Diane Johnson, Simone Weil, and screaming ab…

Hi all! Long time no Stack. Nonetheless, this overdue missive is going to be disappointingly short, for two reasons. The first is that, now that it’s possible for me to embrace/lick/breath on real, sweaty human beings, I want to get the fuck off the internet. During the pandemic, I was under the completely erroneous impression that I was doing fine and remaining sane, relative to many people I know who seemed to me to be doing less than fine and becoming more and more insane. In a limited way, I was right.
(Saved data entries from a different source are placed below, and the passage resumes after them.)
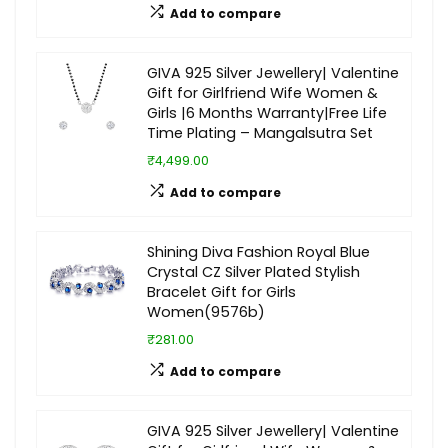
Add to compare
GIVA 925 Silver Jewellery| Valentine
Gift for Girlfriend Wife Women &
Girls |6 Months Warranty|Free Life
Time Plating – Mangalsutra Set
₹4,499.00
Add to compare
Shining Diva Fashion Royal Blue
Crystal CZ Silver Plated Stylish
Bracelet Gift for Girls
Women(9576b)
₹281.00
Add to compare
GIVA 925 Silver Jewellery| Valentine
I didn’t shave my head, have public meltdown, or even file any pieces more than a few weeks late. But now that I’m vaccinated and able to spend lots of time in the company of human bodies—HUMAN BODIES, EXHALING LITTLE PHLEGMY PARTICLES—I realize that I was in fact completely insane, paranoid, and miserable in quarantine. I’m sure that I would’ve felt bad and sad about how people reacted to (and dare I suggest, misread) my piece about sanctimony literature at any time, but I felt MUCH worse about it, and became almost delusionally convinced of the career-endingness of it all, because my entire quarantined life was so extremely, exclusively online. To put a Wittgensteinian twist on it, the limits of my timeline were the limits of my world. It completely warped me: to this day, I still whimperingly apologize for the cancelability of such outrageous takes as “I like Rawls, actually.” Basically, I am in want of dramatic, offline re-socialization, and I intend to seek one.